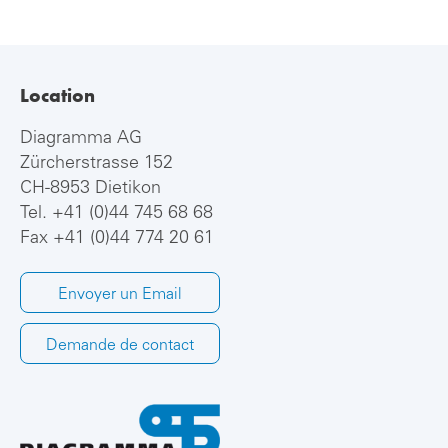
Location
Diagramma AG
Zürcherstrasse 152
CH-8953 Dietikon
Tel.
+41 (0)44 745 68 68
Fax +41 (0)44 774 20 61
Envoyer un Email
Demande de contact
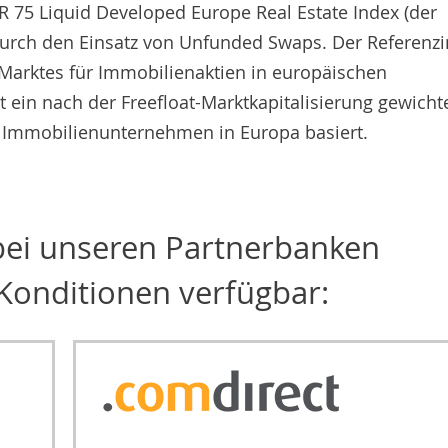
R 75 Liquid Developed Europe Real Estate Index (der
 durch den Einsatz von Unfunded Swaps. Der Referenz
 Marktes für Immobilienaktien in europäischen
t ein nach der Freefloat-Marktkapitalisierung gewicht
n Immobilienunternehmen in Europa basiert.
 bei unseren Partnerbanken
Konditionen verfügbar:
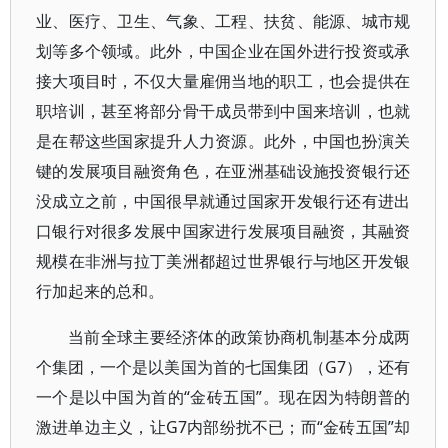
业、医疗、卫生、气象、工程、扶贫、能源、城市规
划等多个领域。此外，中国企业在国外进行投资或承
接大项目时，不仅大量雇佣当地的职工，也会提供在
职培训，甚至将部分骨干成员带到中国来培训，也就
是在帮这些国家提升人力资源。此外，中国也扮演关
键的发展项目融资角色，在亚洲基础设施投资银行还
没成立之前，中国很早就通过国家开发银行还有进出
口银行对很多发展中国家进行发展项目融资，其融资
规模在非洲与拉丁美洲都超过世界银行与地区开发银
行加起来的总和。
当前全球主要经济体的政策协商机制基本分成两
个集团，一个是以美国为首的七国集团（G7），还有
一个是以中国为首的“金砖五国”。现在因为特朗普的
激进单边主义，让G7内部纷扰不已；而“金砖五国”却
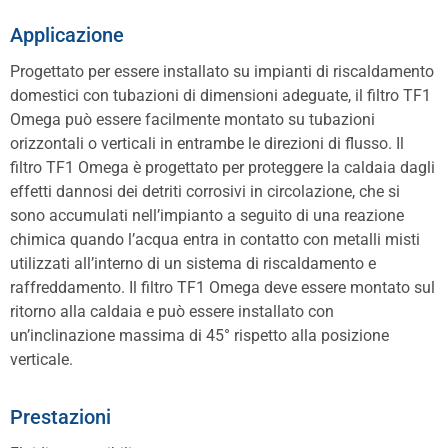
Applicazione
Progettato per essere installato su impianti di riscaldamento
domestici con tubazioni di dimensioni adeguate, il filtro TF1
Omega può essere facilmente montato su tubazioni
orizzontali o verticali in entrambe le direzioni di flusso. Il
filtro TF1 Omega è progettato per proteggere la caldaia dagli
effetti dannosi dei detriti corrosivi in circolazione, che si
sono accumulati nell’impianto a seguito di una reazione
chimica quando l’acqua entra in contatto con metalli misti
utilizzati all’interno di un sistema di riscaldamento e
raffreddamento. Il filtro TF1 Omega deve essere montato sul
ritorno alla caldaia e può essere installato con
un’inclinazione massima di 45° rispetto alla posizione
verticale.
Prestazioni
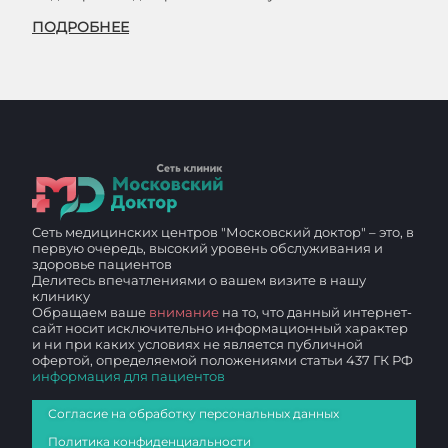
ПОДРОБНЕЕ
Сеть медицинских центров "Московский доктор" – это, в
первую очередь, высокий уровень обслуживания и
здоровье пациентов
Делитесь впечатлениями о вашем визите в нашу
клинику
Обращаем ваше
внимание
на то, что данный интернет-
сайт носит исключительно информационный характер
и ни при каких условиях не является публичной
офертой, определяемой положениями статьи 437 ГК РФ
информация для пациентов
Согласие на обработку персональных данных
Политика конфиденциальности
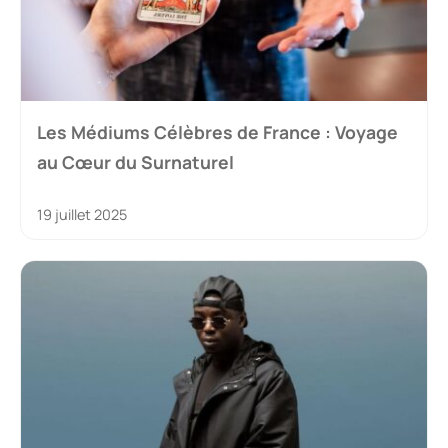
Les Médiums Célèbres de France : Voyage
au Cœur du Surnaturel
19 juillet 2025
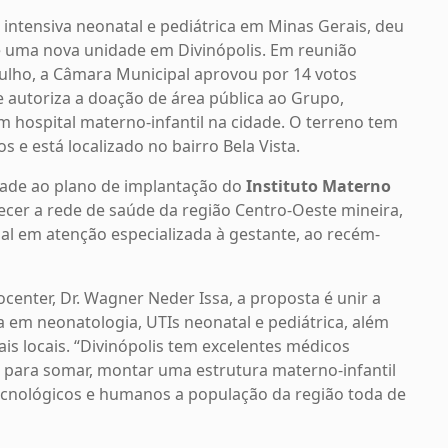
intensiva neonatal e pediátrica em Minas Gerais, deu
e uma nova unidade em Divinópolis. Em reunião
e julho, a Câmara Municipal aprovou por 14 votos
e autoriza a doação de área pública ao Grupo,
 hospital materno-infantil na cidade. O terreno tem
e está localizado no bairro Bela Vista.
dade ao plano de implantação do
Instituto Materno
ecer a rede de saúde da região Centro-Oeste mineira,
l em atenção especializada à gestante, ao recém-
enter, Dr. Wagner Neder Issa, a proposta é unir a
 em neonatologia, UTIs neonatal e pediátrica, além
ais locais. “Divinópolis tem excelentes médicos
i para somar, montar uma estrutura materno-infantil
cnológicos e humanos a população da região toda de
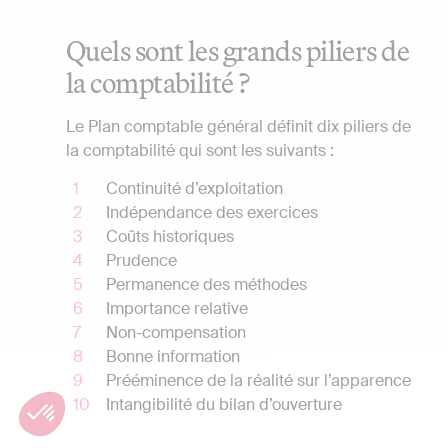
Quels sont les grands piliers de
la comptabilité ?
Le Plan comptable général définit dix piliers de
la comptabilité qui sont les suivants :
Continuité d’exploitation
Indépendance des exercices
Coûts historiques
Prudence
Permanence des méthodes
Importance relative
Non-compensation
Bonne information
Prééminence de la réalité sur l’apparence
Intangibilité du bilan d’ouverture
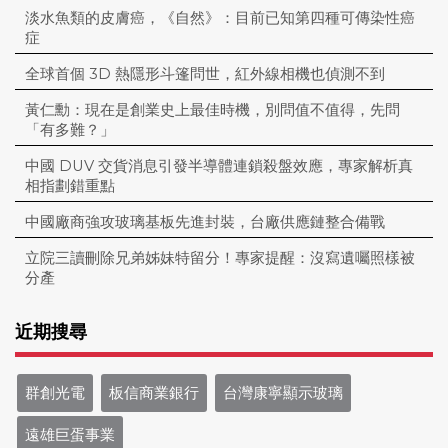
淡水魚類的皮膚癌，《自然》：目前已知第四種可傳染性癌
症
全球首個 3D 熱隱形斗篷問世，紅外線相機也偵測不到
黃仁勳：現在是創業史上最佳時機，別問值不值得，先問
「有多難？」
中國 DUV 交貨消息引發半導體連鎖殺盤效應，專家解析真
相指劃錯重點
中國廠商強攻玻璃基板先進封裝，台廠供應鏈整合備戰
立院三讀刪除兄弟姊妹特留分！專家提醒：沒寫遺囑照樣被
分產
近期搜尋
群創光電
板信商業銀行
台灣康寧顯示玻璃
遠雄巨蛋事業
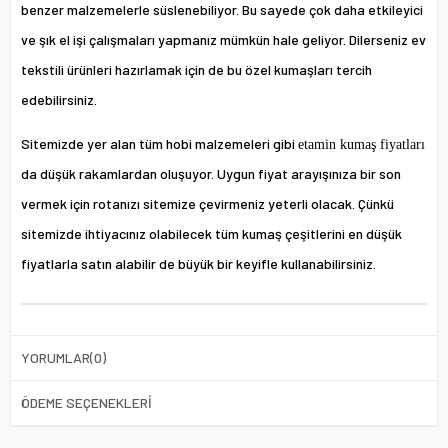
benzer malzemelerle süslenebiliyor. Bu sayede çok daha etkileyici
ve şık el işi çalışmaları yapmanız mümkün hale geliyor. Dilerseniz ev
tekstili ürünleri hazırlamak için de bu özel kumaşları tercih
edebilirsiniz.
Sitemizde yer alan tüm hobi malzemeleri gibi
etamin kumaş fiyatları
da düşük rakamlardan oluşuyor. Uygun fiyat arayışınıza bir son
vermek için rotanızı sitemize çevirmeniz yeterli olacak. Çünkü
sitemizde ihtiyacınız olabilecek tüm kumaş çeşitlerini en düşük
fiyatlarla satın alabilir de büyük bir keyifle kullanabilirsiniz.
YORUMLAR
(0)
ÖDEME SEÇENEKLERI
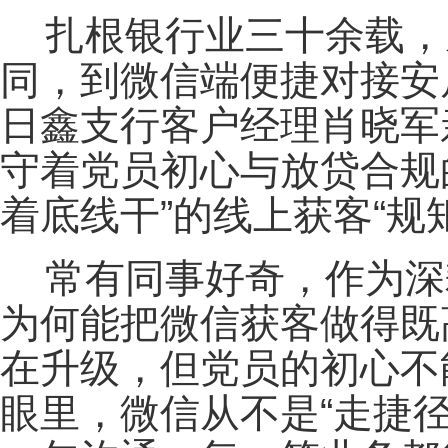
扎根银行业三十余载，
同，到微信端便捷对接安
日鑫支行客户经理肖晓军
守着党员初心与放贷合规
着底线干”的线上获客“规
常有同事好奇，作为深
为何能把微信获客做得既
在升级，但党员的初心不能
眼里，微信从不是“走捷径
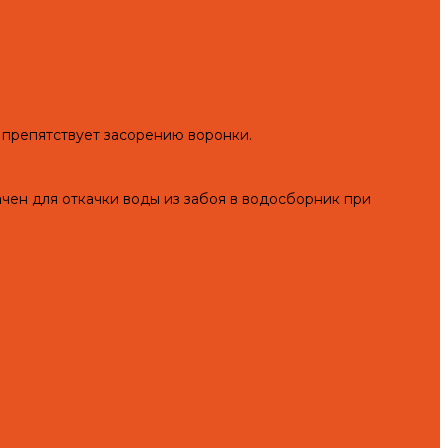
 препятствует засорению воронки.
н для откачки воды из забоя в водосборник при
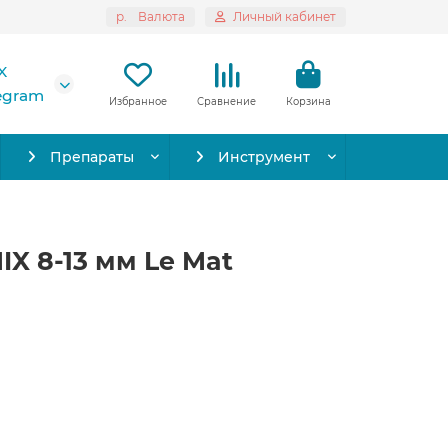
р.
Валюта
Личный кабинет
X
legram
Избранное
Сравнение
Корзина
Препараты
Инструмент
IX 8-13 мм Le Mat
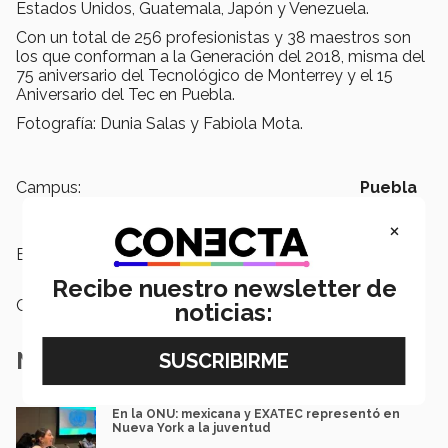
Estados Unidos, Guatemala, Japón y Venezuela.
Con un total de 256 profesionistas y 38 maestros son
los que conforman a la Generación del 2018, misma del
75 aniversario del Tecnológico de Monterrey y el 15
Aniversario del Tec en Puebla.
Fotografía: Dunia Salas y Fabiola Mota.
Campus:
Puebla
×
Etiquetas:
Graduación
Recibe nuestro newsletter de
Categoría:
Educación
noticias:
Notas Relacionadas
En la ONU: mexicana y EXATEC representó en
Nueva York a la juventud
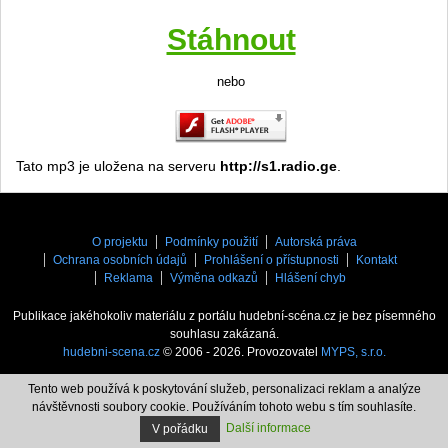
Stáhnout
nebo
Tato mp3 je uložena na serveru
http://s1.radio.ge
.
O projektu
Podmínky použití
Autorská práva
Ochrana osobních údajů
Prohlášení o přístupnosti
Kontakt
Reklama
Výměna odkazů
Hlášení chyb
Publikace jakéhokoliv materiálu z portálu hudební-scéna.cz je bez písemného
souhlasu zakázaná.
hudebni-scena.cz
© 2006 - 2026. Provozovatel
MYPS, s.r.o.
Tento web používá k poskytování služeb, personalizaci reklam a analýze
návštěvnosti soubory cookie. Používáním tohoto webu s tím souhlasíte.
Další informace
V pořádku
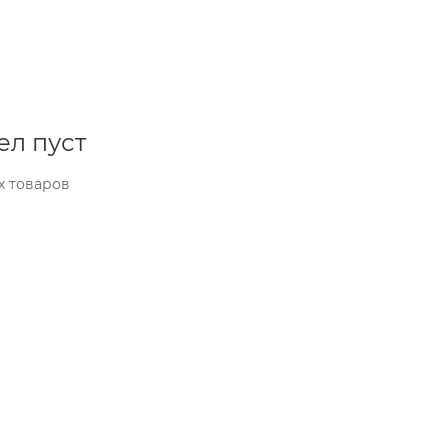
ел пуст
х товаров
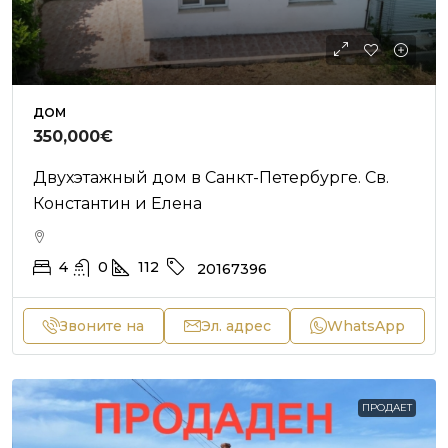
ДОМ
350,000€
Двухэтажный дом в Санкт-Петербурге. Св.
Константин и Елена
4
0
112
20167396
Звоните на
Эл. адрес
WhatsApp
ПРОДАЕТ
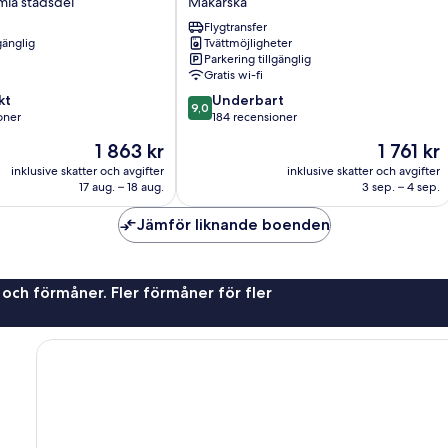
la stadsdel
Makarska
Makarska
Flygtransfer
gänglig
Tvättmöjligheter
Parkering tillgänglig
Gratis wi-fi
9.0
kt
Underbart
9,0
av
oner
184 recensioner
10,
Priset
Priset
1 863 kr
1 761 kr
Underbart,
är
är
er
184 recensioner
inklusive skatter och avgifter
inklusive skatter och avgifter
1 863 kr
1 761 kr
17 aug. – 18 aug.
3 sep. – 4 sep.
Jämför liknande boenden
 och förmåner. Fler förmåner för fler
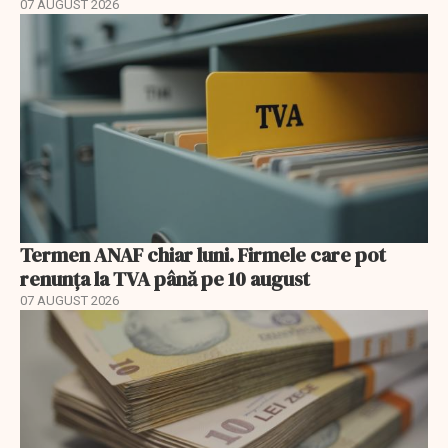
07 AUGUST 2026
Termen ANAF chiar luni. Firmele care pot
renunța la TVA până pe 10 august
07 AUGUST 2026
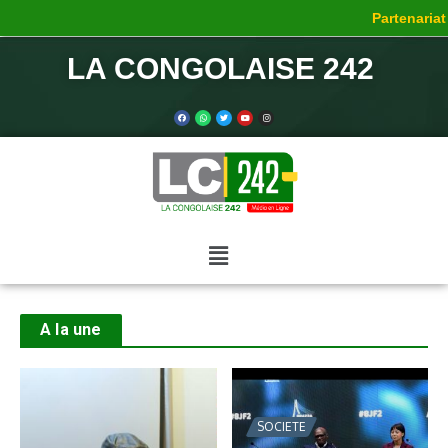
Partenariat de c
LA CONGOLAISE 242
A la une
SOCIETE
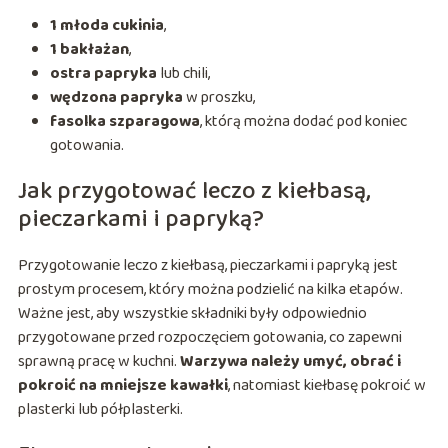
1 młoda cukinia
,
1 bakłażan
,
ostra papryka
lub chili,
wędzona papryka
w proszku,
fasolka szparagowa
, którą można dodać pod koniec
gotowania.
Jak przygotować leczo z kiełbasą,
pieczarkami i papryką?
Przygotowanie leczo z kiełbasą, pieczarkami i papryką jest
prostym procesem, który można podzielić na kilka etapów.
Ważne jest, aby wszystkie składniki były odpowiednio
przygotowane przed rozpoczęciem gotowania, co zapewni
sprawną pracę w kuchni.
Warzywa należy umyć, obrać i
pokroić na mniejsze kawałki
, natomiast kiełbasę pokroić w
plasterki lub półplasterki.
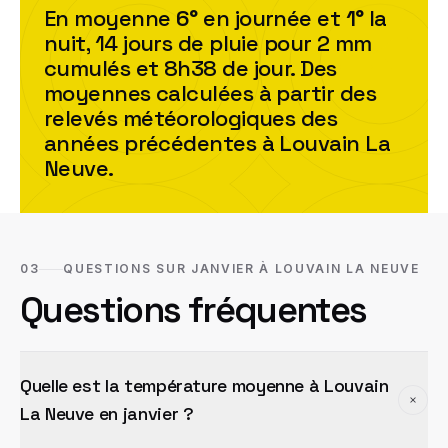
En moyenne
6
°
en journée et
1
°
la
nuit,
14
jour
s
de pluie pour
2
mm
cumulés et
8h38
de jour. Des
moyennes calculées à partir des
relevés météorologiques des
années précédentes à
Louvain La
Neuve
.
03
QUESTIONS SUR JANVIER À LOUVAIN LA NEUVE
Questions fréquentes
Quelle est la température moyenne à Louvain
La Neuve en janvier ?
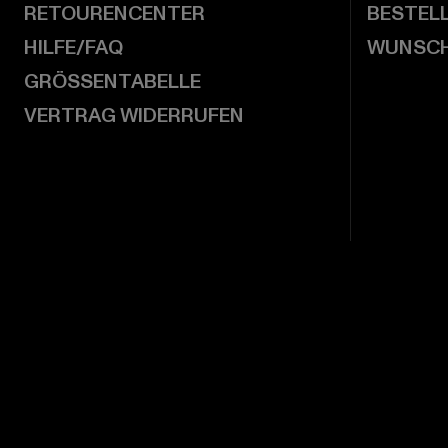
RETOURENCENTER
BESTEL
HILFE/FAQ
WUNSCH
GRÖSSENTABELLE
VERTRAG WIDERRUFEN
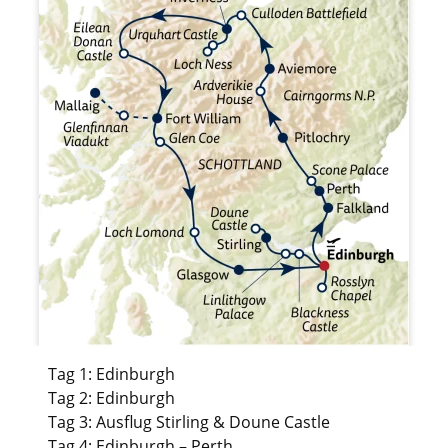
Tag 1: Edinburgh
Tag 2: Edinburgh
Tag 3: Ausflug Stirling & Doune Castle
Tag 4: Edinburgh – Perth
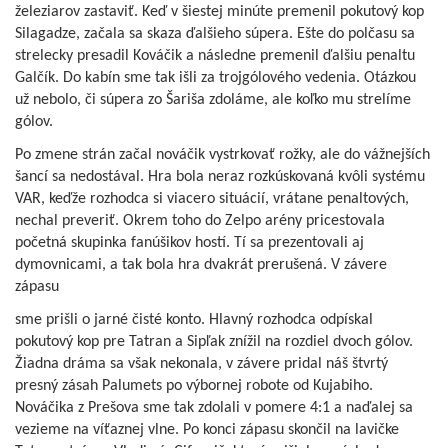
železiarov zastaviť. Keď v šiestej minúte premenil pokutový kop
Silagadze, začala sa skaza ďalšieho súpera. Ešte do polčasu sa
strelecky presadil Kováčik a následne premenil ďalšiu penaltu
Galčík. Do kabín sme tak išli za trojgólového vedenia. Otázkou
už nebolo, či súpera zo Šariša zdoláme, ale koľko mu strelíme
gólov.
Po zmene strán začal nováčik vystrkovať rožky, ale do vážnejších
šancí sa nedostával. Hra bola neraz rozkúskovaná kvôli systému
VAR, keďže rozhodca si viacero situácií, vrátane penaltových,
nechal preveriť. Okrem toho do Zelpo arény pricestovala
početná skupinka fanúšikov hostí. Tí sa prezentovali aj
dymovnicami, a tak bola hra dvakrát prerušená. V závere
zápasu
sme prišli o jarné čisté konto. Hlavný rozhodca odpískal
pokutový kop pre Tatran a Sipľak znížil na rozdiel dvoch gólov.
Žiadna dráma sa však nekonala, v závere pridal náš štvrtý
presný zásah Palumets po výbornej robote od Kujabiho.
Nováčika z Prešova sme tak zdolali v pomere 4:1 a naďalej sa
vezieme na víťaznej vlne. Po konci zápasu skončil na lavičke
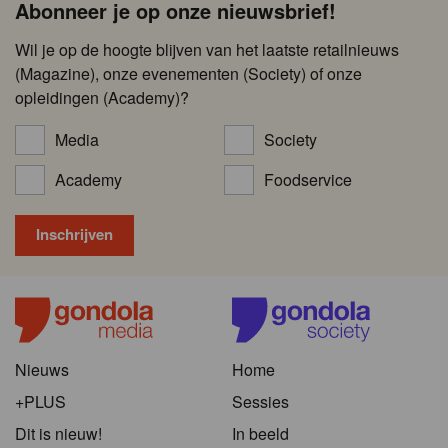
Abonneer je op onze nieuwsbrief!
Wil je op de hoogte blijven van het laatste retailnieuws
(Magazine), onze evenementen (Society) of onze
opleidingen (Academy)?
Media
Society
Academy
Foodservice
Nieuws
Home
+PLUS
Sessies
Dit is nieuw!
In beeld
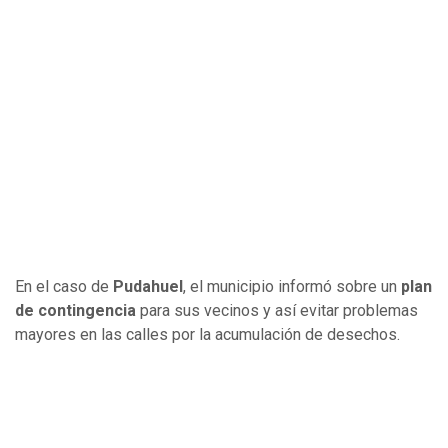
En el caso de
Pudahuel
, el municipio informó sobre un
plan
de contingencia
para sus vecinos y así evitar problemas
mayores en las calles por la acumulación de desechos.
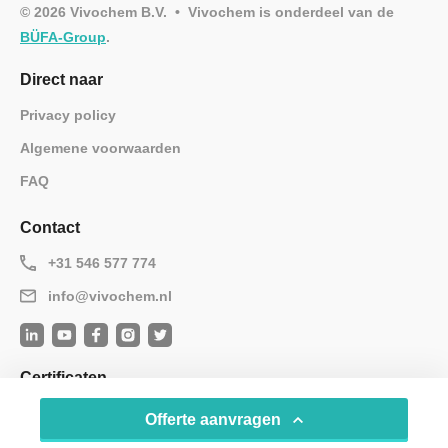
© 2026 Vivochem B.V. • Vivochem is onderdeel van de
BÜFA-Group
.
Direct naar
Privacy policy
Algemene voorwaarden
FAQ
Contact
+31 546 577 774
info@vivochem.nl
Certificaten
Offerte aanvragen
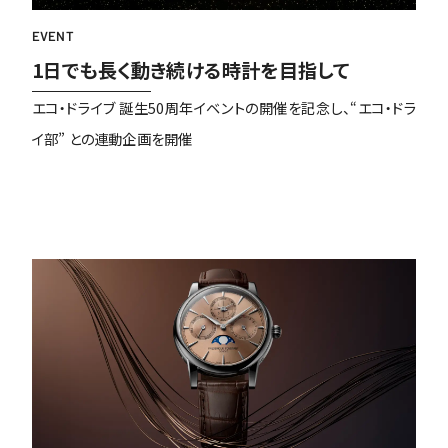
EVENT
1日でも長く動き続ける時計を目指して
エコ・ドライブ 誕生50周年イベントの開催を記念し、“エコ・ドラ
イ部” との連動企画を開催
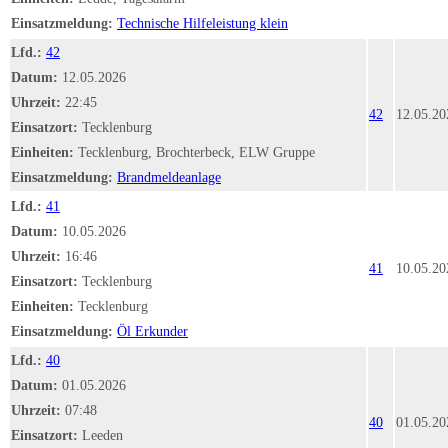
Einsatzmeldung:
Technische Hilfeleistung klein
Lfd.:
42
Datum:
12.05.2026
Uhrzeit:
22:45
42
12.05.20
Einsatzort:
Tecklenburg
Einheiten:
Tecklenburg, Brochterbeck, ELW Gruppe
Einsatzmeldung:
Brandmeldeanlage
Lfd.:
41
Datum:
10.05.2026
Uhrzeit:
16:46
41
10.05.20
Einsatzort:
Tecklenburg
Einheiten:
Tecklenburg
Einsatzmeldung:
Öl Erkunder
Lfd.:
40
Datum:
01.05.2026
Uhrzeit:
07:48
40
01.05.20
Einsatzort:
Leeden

***

*Task item*. Leaving out the pictures, please output the lines in the entries above from the one with "plasterki lub półplasterki." through the one with "La Neuve en janvier ?", exactly as they are.

*Output for this task*.
plasterki lub półplasterki.
En moyenne
6
°
en journée et
1
°
la
nuit,
14
jour
s
de pluie pour
2
mm
cumulés et
8h38
de jour. Des
moyennes calculées à partir des
relevés météorologiques des
années précédentes à
Louvain La
Neuve
.
03
QUESTIONS SUR JANVIER À LOUVAIN LA NEUVE
Questions fréquentes
Quelle est la température moyenne à Louvain
La Neuve en janvier ?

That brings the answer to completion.